Like the great mosques at Djenne and Timbuktu in Mali, the Grand Mosque in Agadez has an important status. The mosque is quite literally a focal point in the region as one of the tallest buildings for thousands of miles.
Preserving ancient texts
In 2004, Niger’s Institute of Human Sciences Research (IRSH) received a large grant to help with the preservation and maintenance of its collection of over 4,000 Islamic manuscripts. Some of these manuscripts date from the 14th and 15th centuries and help to reveal more about the early history and traditions of the Islamic faith in the region.
The city of Agadez is a key centre for the country’s long-established Islamic traditions, which were brought to Niger by Arab traders – see History & Politics.
Tourists come to experience the cultures of Niger’s welcoming peoples, particularly the unique and traditional ways of life among some of the nomadic communities.
Visitors often time their visits to coincide with festivals, such as the Cure Salée in September – see Festivals – or the Festival de l’ Aïr. This three-day event is organized by the Tuareg community and includes traditional celebrations and dance, camel races and markets for handicrafts.
Deserts and rock engravings
In 2009, 66,000 foreign visitors came to Niger (according to the World Tourism Organisation). However, unrest caused by Tuareg rebels in Mali and northern Niger has hurt the tourist industry.

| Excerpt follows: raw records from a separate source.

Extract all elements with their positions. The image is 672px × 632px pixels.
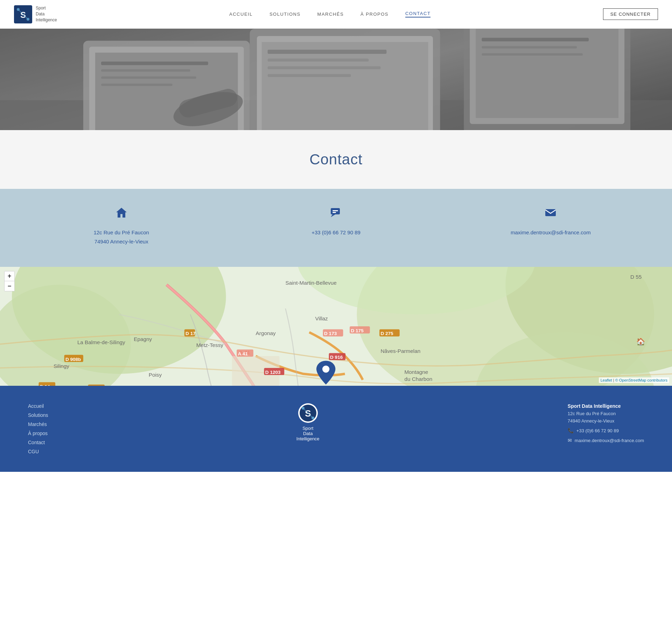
map-section[interactable]: La Balme-de-Silingy Silingy Nonglard D 1… [0,267,672,386]
header: S Sport Data Intelligence ACCUEIL SOLUTI… [0,0,672,29]
hero-image [0,29,672,130]
footer-nav-marches[interactable]: Marchés [28,421,48,427]
svg-text:Montagne: Montagne [404,369,428,375]
svg-marker-31 [331,214,335,217]
svg-rect-29 [0,29,672,130]
footer-email-row: ✉ maxime.dentroux@sdi-france.com [568,438,644,443]
info-section: 12c Rue du Pré Faucon 74940 Annecy-le-Vi… [0,189,672,267]
svg-text:D 916: D 916 [330,355,343,360]
footer-address-line1: 12c Rue du Pré Faucon [568,411,644,416]
map-background: La Balme-de-Silingy Silingy Nonglard D 1… [0,267,672,386]
address-card: 12c Rue du Pré Faucon 74940 Annecy-le-Vi… [21,206,222,246]
svg-text:Poisy: Poisy [149,372,162,378]
main-nav: ACCUEIL SOLUTIONS MARCHÉS À PROPOS CONTA… [229,11,430,17]
footer-nav-cgu[interactable]: CGU [28,449,48,454]
svg-text:D 17: D 17 [186,331,196,336]
footer-company-name: Sport Data Intelligence [568,403,644,409]
svg-text:Metz-Tessy: Metz-Tessy [196,342,224,348]
phone-icon: 📞 [568,428,574,433]
osm-link[interactable]: © OpenStreetMap contributors [615,378,667,382]
svg-rect-34 [545,209,556,216]
at-icon: ✉ [568,438,572,443]
address-text: 12c Rue du Pré Faucon 74940 Annecy-le-Vi… [93,228,149,246]
map-controls: + − [4,271,15,291]
svg-rect-86 [88,385,105,386]
footer-nav-apropos[interactable]: À propos [28,431,48,436]
svg-text:D 14: D 14 [40,384,50,386]
footer-info: Sport Data Intelligence 12c Rue du Pré F… [568,403,644,443]
svg-text:🏠: 🏠 [636,338,645,346]
zoom-out-button[interactable]: − [5,281,14,291]
svg-text:Nâves-Parmelan: Nâves-Parmelan [380,348,420,354]
email-text[interactable]: maxime.dentroux@sdi-france.com [511,228,591,237]
chat-icon [330,206,342,222]
svg-text:D 173: D 173 [324,331,337,336]
svg-text:A 41: A 41 [238,351,248,356]
svg-text:Villaz: Villaz [315,315,328,321]
footer-nav-solutions[interactable]: Solutions [28,412,48,418]
phone-card: +33 (0)6 66 72 90 89 [236,206,436,237]
svg-text:D 1203: D 1203 [265,370,281,375]
svg-text:Epagny: Epagny [134,336,152,342]
nav-solutions[interactable]: SOLUTIONS [270,12,301,17]
hero-svg [0,29,672,130]
footer-phone-row: 📞 +33 (0)6 66 72 90 89 [568,428,644,433]
svg-rect-33 [332,212,336,213]
svg-text:Argonay: Argonay [256,330,276,336]
footer-email: maxime.dentroux@sdi-france.com [575,438,644,443]
leaflet-link[interactable]: Leaflet [601,378,612,382]
logo-icon: S [14,5,32,23]
envelope-icon [544,206,557,222]
nav-apropos[interactable]: À PROPOS [360,12,388,17]
svg-text:D 175: D 175 [351,328,364,333]
logo[interactable]: S Sport Data Intelligence [14,5,57,23]
zoom-in-button[interactable]: + [5,271,14,281]
footer-phone: +33 (0)6 66 72 90 89 [576,428,619,433]
footer: Accueil Solutions Marchés À propos Conta… [0,386,672,472]
email-card: maxime.dentroux@sdi-france.com [450,206,651,237]
footer-address-line2: 74940 Annecy-le-Vieux [568,418,644,424]
svg-text:du Charbon: du Charbon [404,376,432,382]
svg-text:La Balme-de-Silingy: La Balme-de-Silingy [77,339,125,345]
phone-text[interactable]: +33 (0)6 66 72 90 89 [312,228,360,237]
footer-nav: Accueil Solutions Marchés À propos Conta… [28,403,48,454]
nav-contact[interactable]: CONTACT [405,11,430,17]
svg-text:D 908b: D 908b [65,357,81,362]
page-title: Contact [7,151,665,168]
svg-text:Silingy: Silingy [54,363,69,369]
contact-title-section: Contact [0,130,672,189]
home-icon [115,206,128,222]
svg-text:S: S [20,10,26,20]
nav-accueil[interactable]: ACCUEIL [229,12,253,17]
map-attribution: Leaflet | © OpenStreetMap contributors [599,377,669,383]
footer-logo[interactable]: S Sport Data Intelligence [296,403,320,441]
nav-marches[interactable]: MARCHÉS [317,12,344,17]
svg-text:D 55: D 55 [630,274,642,280]
map-svg: La Balme-de-Silingy Silingy Nonglard D 1… [0,267,672,386]
footer-logo-icon: S [298,403,318,423]
logo-text: Sport Data Intelligence [36,5,57,23]
se-connecter-button[interactable]: SE CONNECTER [603,8,658,20]
svg-point-110 [322,365,329,372]
footer-nav-accueil[interactable]: Accueil [28,403,48,409]
footer-nav-contact[interactable]: Contact [28,440,48,445]
footer-logo-text: Sport Data Intelligence [296,426,320,441]
svg-rect-32 [332,210,338,211]
svg-text:Saint-Martin-Bellevue: Saint-Martin-Bellevue [286,280,337,286]
svg-text:D 275: D 275 [380,331,393,336]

As one of the poorest countries in the world, Niger does not attract large numbers of tourists. Many visitors come for reasons of business or as workers with international agencies.
However, adventurous types are drawn to Niger for its dramatic desert scenery. Adventure tourists join caravan trains led by nomadic peoples such as the Tuareg, to experience the wonder and isolation of spectacular desert locations.
On journeys into remote parts, visitors can examine rock engravings found across the country. Known as ‘rupestral art’ (drawings or carvings on rock or stone), these engravings can date back to Neolothic (or New Stone Age) times, from around 10,000BC.
A few examples of early rock engravings are housed in museums such as the National Museum of Niger. But most remain in situ, allowing visitors to see exactly where early man recorded his life on the rocks around him.